THE Bureau of Meteorology (BoM) has hit back at criticism from Ipswich Councillor Paul Tully that it didn't issue timely storm warnings over the weekend.
BoM regional director Rob Webb said a storm that hit Ipswich Saturday morning didn't reach the right criteria to warrant a warning, despite the storm cutting power to thousands and lightning igniting a crane and house.
Nonetheless, Mr Webb announced on ABC breakfast radio yesterday that he would review the weekend's forecast decisions.
"BoM doesn't aim to issue warnings for every thunderstorm, but uses thresholds to ensure there isn't complacency in the community due to over-warning," Mr Webb said.
"Thresholds include expected winds of 90kmh or more, hailstones of greater than 2cm in diameter, very heavy rainfall - heavy enough to cause flash flooding - or tornado to issue a warning. Early observations indicate Saturday's storms reached the lower end of these thresholds, with winds of 90kmh reported in some parts."

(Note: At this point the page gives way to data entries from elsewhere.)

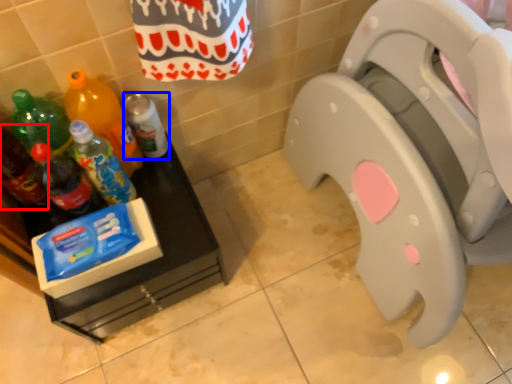 Question: Which object is further to the camera taking this photo, bottle (highlighted by a red box) or bottle (highlighted by a blue box)?

Choices:
 (A) bottle
 (B) bottle

Answer: (B) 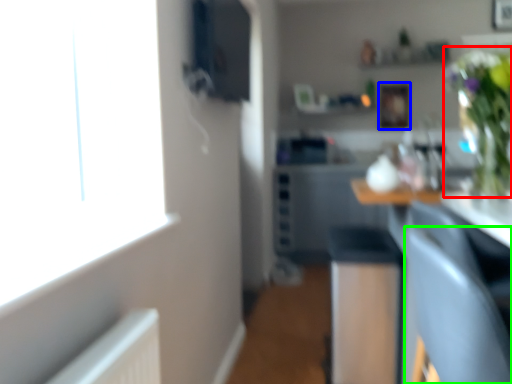 Question: Which object is positioned closest to floral arrangement (highlighted by a red box)? Select from picture frame (highlighted by a blue box) and armchair (highlighted by a green box).

Choices:
 (A) picture frame
 (B) armchair

Answer: (B) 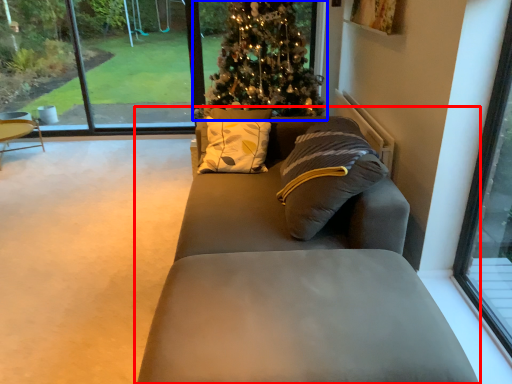 Question: Which of the following is the farthest to the observer, studio couch (highlighted by a red box) or christmas tree (highlighted by a blue box)?

Choices:
 (A) studio couch
 (B) christmas tree

Answer: (B) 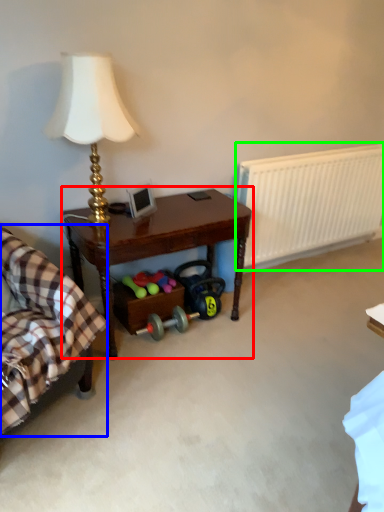 Question: Which is nearer to the table (highlighted by a red box)? rocking chair (highlighted by a blue box) or radiator (highlighted by a green box).

Choices:
 (A) rocking chair
 (B) radiator

Answer: (A)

Cr Tully said an unfulfilled warning was better than no warning at all.
"People could see the storms in the sky, but there was no specific warning of potential of flashing flooding or for people to put their cars under cover," Cr Tully said.
Cr Tully said general warnings issued Friday didn't specify when people should seek shelter or prepare for particular conditions.
"All they (BoM) need to do is say they stuffed up Saturday... they need to reassure people they'll be on the ball next time," he said.
Mr Webb said Saturday's storm intensified as it neared Brisbane.
"It started to show signs of severe storm characteristics and forecasters issued warnings," he said.
Mr Webb said BoM did detect the "underlying meteorological conditions to indicate severe storms could develop over the weekend" Thursday morning and passed the warning on to media.